Human Herpesvirus-6 Reactivation, Mitochondrial Fragmentation, and the Coordination of Antiviral and Metabolic Phenotypes in Myalgic Encephalomyelitis/Chronic Fatigue Syndrome. — CFSMEATLAS
Human Herpesvirus-6 Reactivation, Mitochondrial Fragmentation, and the Coordination of Antiviral and Metabolic Phenotypes in Myalgic Encephalomyelitis/Chronic Fatigue Syndrome.
Schreiner, Philipp, Harrer, Thomas, Scheibenbogen, Carmen et al. · ImmunoHorizons · 2020 · DOI
Quick Summary
This study explores how a virus called HHV-6 might trigger ME/CFS by examining what happens inside cells when the virus reactivates. The researchers found that when HHV-6 wakes up, it causes cells to switch into a protective mode that fights other viruses but seriously damages the cell's power plants (mitochondria) and energy-making abilities. Importantly, blood serum from ME/CFS patients showed similar patterns, suggesting HHV-6 reactivation may play a role in the disease.
Why It Matters
This research provides a potential mechanistic link between HHV-6 reactivation and ME/CFS pathology, specifically explaining how the infection might trigger the characteristic combination of antiviral activation and energy metabolism failure seen in patients. Understanding this mechanism could lead to targeted therapeutic interventions and better diagnostic approaches for ME/CFS.
Observed Findings
HHV-6 reactivation induced mitochondrial fragmentation and suppressed key energy metabolism enzymes including pyruvate dehydrogenase and superoxide dismutase 2.

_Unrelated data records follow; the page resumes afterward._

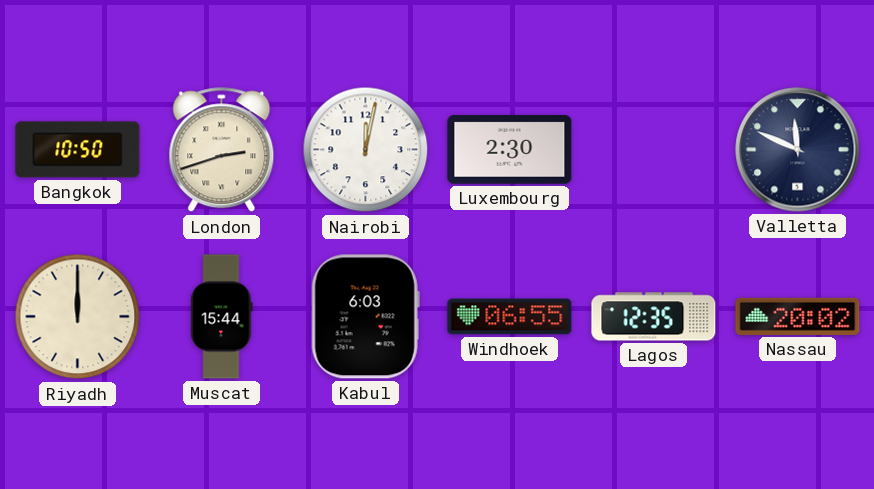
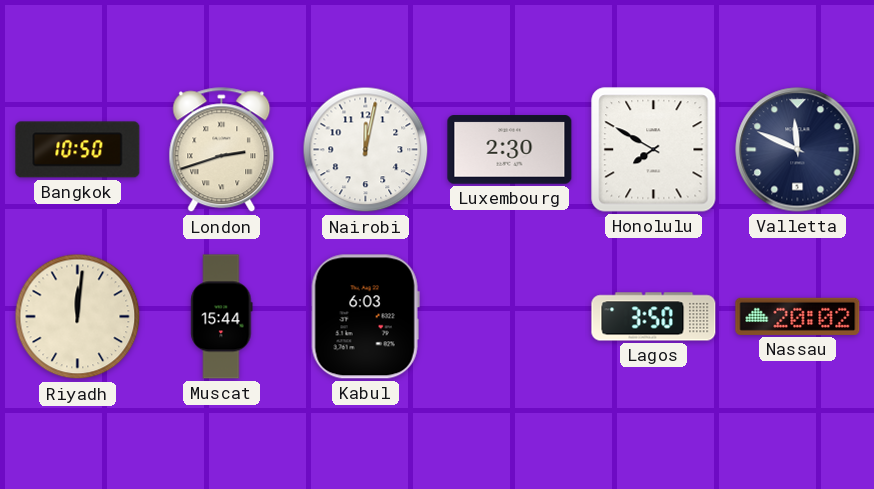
Honolulu: none -> 7:50
Riyadh: 12:00 -> 12:01
Windhoek: 06:55 -> none
Lagos: 12:35 -> 3:50
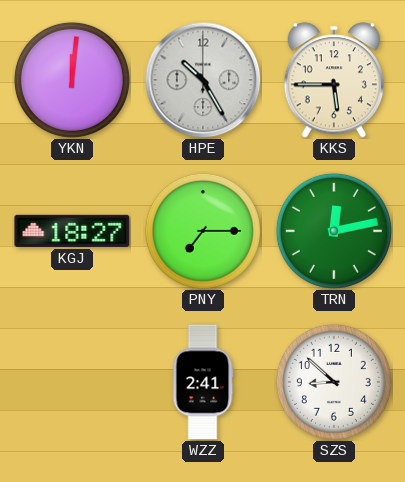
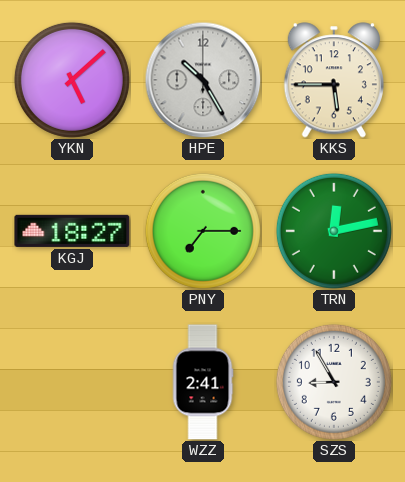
YKN: 12:01 -> 5:08
SZS: 8:52 -> 8:55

Supernatants from reactivated HHV-6 cells conferred antiviral protection against influenza-A and HSV-1 in naive cells.
Blood serum from 10 ME/CFS patients reproduced both the mitochondrial fragmentation pattern and antiviral state in cell assays.
Inferred Conclusions
HHV-6 reactivation activates a cell danger response that prioritizes antiviral defense at the expense of energy metabolism and mitochondrial function.
The mitochondrial fragmentation and metabolic suppression pattern seen in ME/CFS patient serum suggests HHV-6 reactivation may be involved in ME/CFS pathogenesis.
HHV-6-induced metabolic changes create a trade-off: protection against viral superinfection but severe compromise of cellular energy production.
Remaining Questions
Does HHV-6 reactivation directly cause ME/CFS, or does it trigger the condition only in genetically or immunologically susceptible individuals?
What other factors or co-triggers might be necessary alongside HHV-6 reactivation to produce the full ME/CFS clinical syndrome?
What This Study Does Not Prove
This study does not prove that HHV-6 reactivation causes ME/CFS in all patients, as correlation and laboratory findings do not establish causation in the complex multifactorial disease. The work does not explain why some individuals with HHV-6 reactivation develop ME/CFS while others do not, nor does it exclude other triggers. Additionally, cell culture findings may not fully translate to the complex human immune and metabolic environment.